The chancellor is expected in the short term to resist pressure from poverty campaigners and backbench Labour MPs to abolish the two-child limit. The Treasury believes the £3bn cost of abolishing the much-criticised Tory policy is now unaffordable given the competing demands for investment across public services.

Trussell says fixing the UK’s outdated and stingy benefits system is vital to cut food bank use and, as a first step, has called on ministers to protect the incomes of 2.2 million people whose universal credit income is reduced by monthly deductions for historic loans and debts, and a further 120,000 households hit by the benefit cap.

It says this can be achieved by introducing a legal minimum income floor on the standard allowance for universal credit. This would restrict the amount that can be clawed back by the state each month. It also calls for an uprating of housing benefit rates in line with rents, and protection for disability benefits.

The study found that most (58%) people facing hunger and hardship were in a household where at least one person is working.

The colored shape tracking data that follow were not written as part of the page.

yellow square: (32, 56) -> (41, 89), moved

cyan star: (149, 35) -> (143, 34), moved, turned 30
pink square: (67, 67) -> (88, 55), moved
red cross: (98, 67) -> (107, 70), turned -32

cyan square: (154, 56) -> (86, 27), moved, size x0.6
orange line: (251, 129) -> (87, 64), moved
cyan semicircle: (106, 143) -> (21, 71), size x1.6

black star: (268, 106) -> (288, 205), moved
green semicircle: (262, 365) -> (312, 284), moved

Almost four in 10 people in households claiming universal credit were in hunger and hardship.

Trussell – formerly known as the Trussell Trust – is the UK’s biggest food bank network, with more than 1,400 food bank outlets. Last year it gave out a record 3.1m food parcels. It has pledged to end the need for food banks, arguing they have no place in a “just and compassionate society”.

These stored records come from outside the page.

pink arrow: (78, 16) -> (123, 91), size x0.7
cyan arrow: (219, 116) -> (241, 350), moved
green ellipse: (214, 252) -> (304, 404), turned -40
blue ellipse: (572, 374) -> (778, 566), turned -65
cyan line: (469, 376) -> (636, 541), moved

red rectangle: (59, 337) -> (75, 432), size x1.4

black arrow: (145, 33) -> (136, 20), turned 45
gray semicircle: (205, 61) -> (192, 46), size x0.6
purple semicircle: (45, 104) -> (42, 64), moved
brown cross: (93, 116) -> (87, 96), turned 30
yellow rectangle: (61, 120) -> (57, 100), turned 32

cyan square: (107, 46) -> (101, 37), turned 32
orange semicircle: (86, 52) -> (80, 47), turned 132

Labour’s 2024 election manifesto promised to “end mass dependence on emergency food parcels”, which it called “a moral scar on our society”. It also vowed to overhaul universal credit and introduce a strategy to tackle child poverty.

Iain Porter, a senior policy adviser at the Joseph Rowntree Foundation, said: “Ministers, who have promised to bring poverty down, must see these findings as a sign they can’t afford to waste any more time, and must take immediate action. The government has a moral obligation in their first budget to relieve the hardship which has become all too widespread over recent years.”

A government spokesperson said: “No child should be in poverty. This government is taking action through our new child poverty taskforce, which is developing an ambitious strategy to give children the best start in life – through work, housing, education, heath, childcare and the social security system.

“Alongside this, we have extended the household support fund to support the most vulnerable this winter and have committed to reviewing universal credit while we deliver on our plan to tackle inequality and make work pay to deliver opportunity across Britain.”